* Plasmodium vivax, P. malariae. P. ovale never give a pernicious and are still susceptible to antimalarial drugs.

* The duration of erythrocytes cycle explains the frequency of febrile illness (48 hours for all species except P. malariae that lasts 72 hours -> quartan).

* In a subject having stayed in endemic areas malaria should be suspected in any table regardless of the associated symptoms.

* Incubation may be several months for P. vivax and P. ovale.

* Intermittent plustres Access: move in 3 phases, rigors (1h), high fever (4h), profuse sweating and remission.

Periodically repeating: mild fever thirds (every 2 days); quartan (every 3 days).

Blood smear showing plasmodium falciparum within red blood cells
Blood smear showing plasmodium falciparum within red blood cells

* For P. falciparum periodicity is often less clear (third malignant fever).; there is no real forgiveness between the peaks.

* The renaissance of access may subsequently reappear after a few years (to 20 years for P. malariae) for all species except P. falciparum (no re-experiencing).

* The pernicious (neuropalustre) is manifested by neurological signs (acute encephalitis); anemia; jaundice (hemolysis); renal failure;cytolysis; metabolic acidosis; DIC; hypoglycemia …

* Severity criteria for access plustre: ground; vomiting +; fever ++ tray;rate of erythrocytes parasitized ≥ 5%; severe anemia and hemoglobinuria; clinical jaundice; hypoglycemia; the rest is obvious.

* The thin film is the examination of emergency referral (MGG staining).

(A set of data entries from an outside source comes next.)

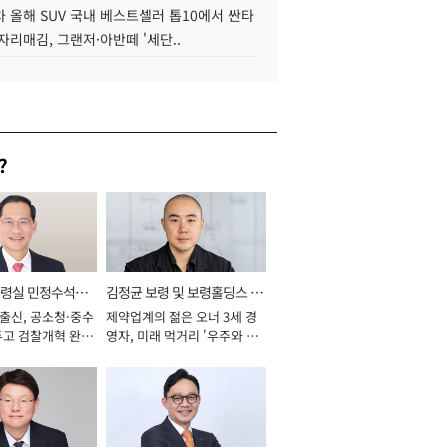
 올해 SUV 국내 베스트셀러 톱10에서 싼타
자리매김, 그랜저·아반떼 '세단..
?
통령실 민정수석비
김정균 보령 및 보령홀딩스 대
 출신, 공소청·중수
제약업계의 젊은 오너 3세 경
표이사 사장
두고 검찰개혁 완수
영자, 미래 먹거리 '우주와 헬
년]
스케어' 공들여 [2026년]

The thick film is more sensitive than smear but requires 12 to 24 hours drying before staining

* On smear P. falciparum is suggested by the following: faux-shaped gametocytes; exclusive presence of ring trophozoites (no schizont or rosette body) a red blood cell invasion by several trophozoites (polyparasitism)parasitaemia can be intense (> 5%).

Anopheles gambiae; Malaria vector mosquito
Anopheles gambiae; Malaria vector mosquito

* In a strong clinical suspicion treatment is instituted emergency even if negative smears.

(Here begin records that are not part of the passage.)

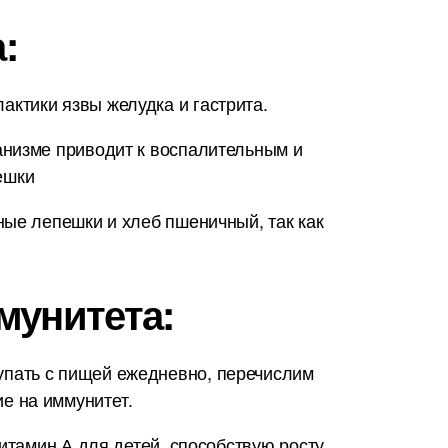
:
ктики язвы желудка и гастрита.
анизме приводит к воспалительным и
ешки
ные лепешки и хлеб пшеничный, так как
мунитета:
упать с пищей ежедневно, перечислим
е на иммунитет.
итамин А для детей, способствую росту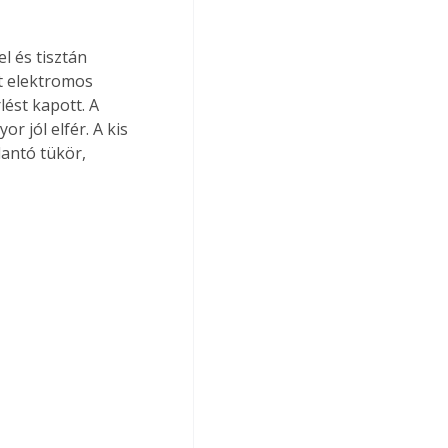
 és tisztán 
t elektromos 
lést kapott. A 
r jól elfér. A kis 
lantó tükör, 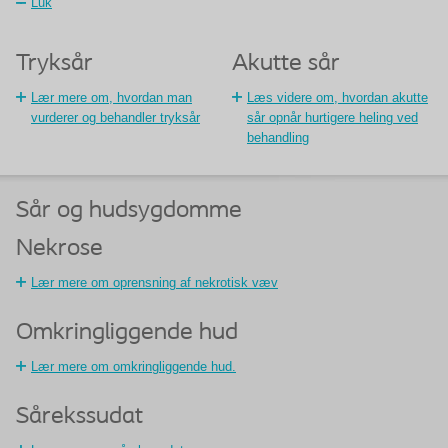
Luk
Tryksår
Akutte sår
Lær mere om, hvordan man
Læs videre om, hvordan akutte
vurderer og behandler tryksår
sår opnår hurtigere heling ved
behandling
Sår og hudsygdomme
Nekrose
Lær mere om oprensning af nekrotisk væv
Omkringliggende hud
Lær mere om omkringliggende hud.
Sårekssudat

* Thrombocytopenia is not a sign of seriousness (even important); leukopenia.

* All antimalarials are schizontocidal (active only on intra-GR shape); Quinine is the only one that is natural.

* Antimalarial curative treatment only: quinine, Fansidar (sulfadoxine pyrimethamine);

* The AP prophylactic and curative treatment: mefloquine, halofantrine, chloroquine (Nivaquine®).

* Cyclins and macrolides have antimalarial action and can be used in combination with quinine in some pernicious.

* Chemoprophylaxis prevents clinical access, but does not prevent the malaria infection.

Should be started the day before departure and continued four weeks after the return (if chloroquine).